So it was Gene Colan’s birthday earlier this week, and in marking the occasion over on our social media (shameless plug), I realized that we haven’t done a proper Colan post in SEVEN FREAKING YEARS. I figure that means we’re overdue, so I thought we might take a look at the great man’s work in pencil.
Because Colan’s pencils were sublime, full of shading and graceful, swirling lines that… made his art difficult to ink. All that delicacy and grace were hard to translate into the harder-edged blacks of funnybook inks. So it was gorgeous work, but maybe not proper traditional production art of the kind most comics consist of. Jim Shooter certainly didn’t think so; he fired Colan from Marvel after fifteen or twenty years of faithful service because his work just did not jibe with Shooter’s idea of what comics art was supposed to be.
Eh. His loss.
At any rate. A lot of the work we’ll be looking at here tonight isn’t comics art, anyway. It’s sketches and commissions, done later in Colan’s career, but featuring characters he was known for. Black Widow, for instance…
…both with and without Daredevil.
And speaking of Daredevil, here he is again, alongside the artist himself, AND the character that Colan is perhaps most-associated with…
That would be Count Dracula, whose adventures Colan drew for the entire 70-issue run of Tomb of Dracula. There’s lots of great Colan Dracula sketches out there, and here are three of them:
Finely-rendered images, all. But sometimes Colan didn’t work in such great detail. Even in a quick sketch with blunter instruments, however, his Dracula work still retains a certain majesty.
The thing I like most about that sketch is that it looks good enlarged so you can see the linework, but when you shrink it down to thumbnail size, it comes off looking almost as sharp as his more polished illustrations.
But speaking of more polished Colan Dracula pieces, here’s one featuring the good Count in competition, perhaps, with a certain Victorian Ripper…
…and also making his presence known to a great detective from the same era.
Dracula’s greatest enemy in the funnybooks, however, was probably the vampire-slayer known as Blade.

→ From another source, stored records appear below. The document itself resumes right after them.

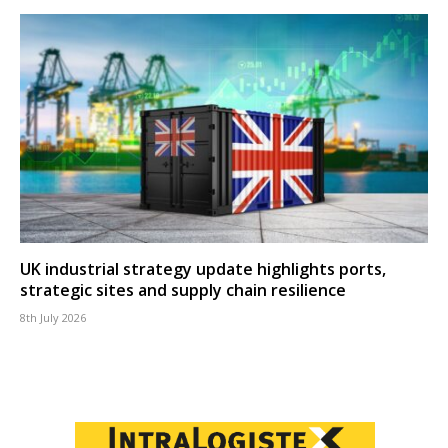
UK industrial strategy update highlights ports,
strategic sites and supply chain resilience
8th July 2026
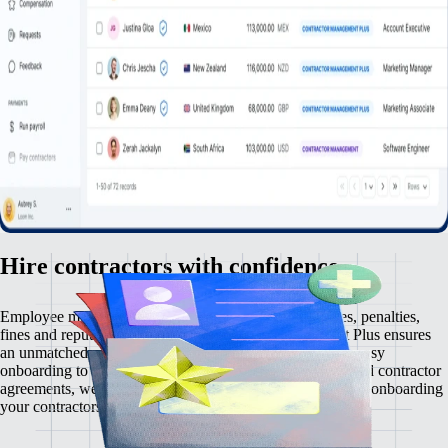
Hire contractors with confidence
Employee misclassification carries serious risks — taxes, penalties,
fines and reputational damage. Contractor Management Plus ensures
an unmatched contractor management experience. From easy
onboarding to automated payments and rock-solid localised contractor
agreements, we make zero comprises on compliance. Start onboarding
your contractors risk-free, in just a few clicks.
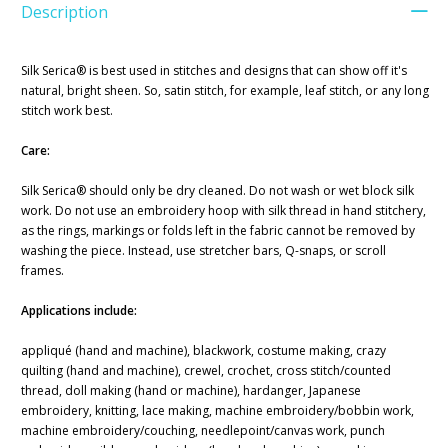
Description
Silk Serica® is best used in stitches and designs that can show off it's
natural, bright sheen. So, satin stitch, for example, leaf stitch, or any long
stitch work best.
Care:
Silk Serica® should only be dry cleaned. Do not wash or wet block silk
work. Do not use an embroidery hoop with silk thread in hand stitchery,
as the rings, markings or folds left in the fabric cannot be removed by
washing the piece. Instead, use stretcher bars, Q-snaps, or scroll
frames.
Applications include:
appliqué (hand and machine), blackwork, costume making, crazy
quilting (hand and machine), crewel, crochet, cross stitch/counted
thread, doll making (hand or machine), hardanger, Japanese
embroidery, knitting, lace making, machine embroidery/bobbin work,
machine embroidery/couching, needlepoint/canvas work, punch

Colan’s work isn’t confined to just Dracula, though. He’s also done some nice work on Frankenstein…
…and his bride.
And other, less well-known (but even better-drawn) monsters, too.
Colan didn’t just draw monsters, though. He had a long run drawing Iron Man, too…

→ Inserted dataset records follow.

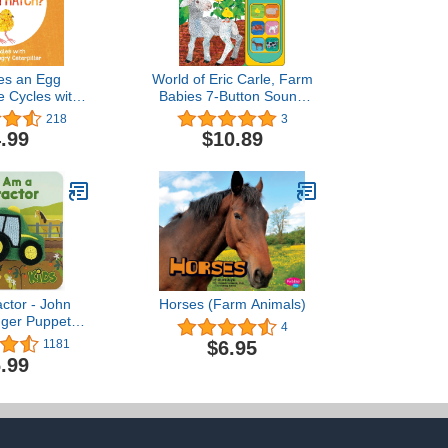
es an Egg
World of Eric Carle, Farm
e Cycles with
Babies 7-Button Sound
ry Hungry
Book - PI Kids
218
3
 (The World of
.99
$10.89
 Carle)
actor - John
Horses (Farm Animals)
nger Puppet
4
 Babies and
$6.95
1181
Finger Puppet
.99
ohn Deere)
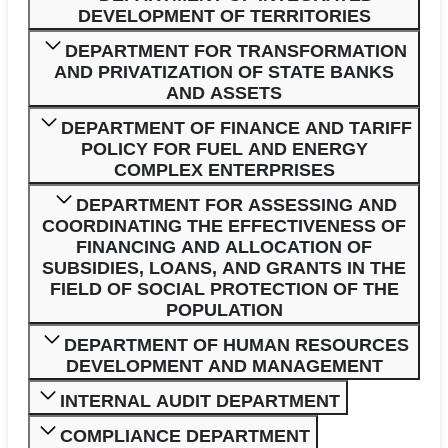
DEVELOPMENT OF TERRITORIES
DEPARTMENT FOR TRANSFORMATION
AND PRIVATIZATION OF STATE BANKS
AND ASSETS
DEPARTMENT OF FINANCE AND TARIFF
POLICY FOR FUEL AND ENERGY
COMPLEX ENTERPRISES
DEPARTMENT FOR ASSESSING AND
COORDINATING THE EFFECTIVENESS OF
FINANCING AND ALLOCATION OF
SUBSIDIES, LOANS, AND GRANTS IN THE
FIELD OF SOCIAL PROTECTION OF THE
POPULATION
DEPARTMENT OF HUMAN RESOURCES
DEVELOPMENT AND MANAGEMENT
INTERNAL AUDIT DEPARTMENT
COMPLIANCE DEPARTMENT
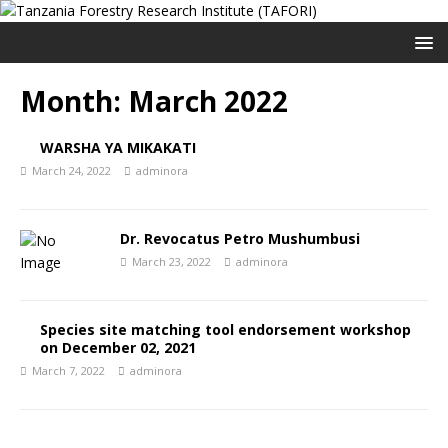
Month:
March 2022
WARSHA YA MIKAKATI
March 24, 2022
adminora
Dr. Revocatus Petro Mushumbusi
March 23, 2022
adminora
Species site matching tool endorsement workshop
on December 02, 2021
March 7, 2022
adminora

…and I think even Namor, the Submariner.
It wasn’t all monsters and super heroes, though. One thing that set Colan apart from many super hero artists was that he excelled at drawing regular people, as well.
Albeit in often macabre circumstances. He had a sense of humor, as well, though, which often came through in his self-portraits.
That humor was also on display in Colan’s long run on another of my favorite 1970s comics, sort of the polar opposite of his Tomb of Dracula: Howard the Duck! Even though this isn’t technically a pencil drawing, I love it too much not to share. And, honestly, can’t think of a better way to wrap things up this week. So from me, and Howard… Good night.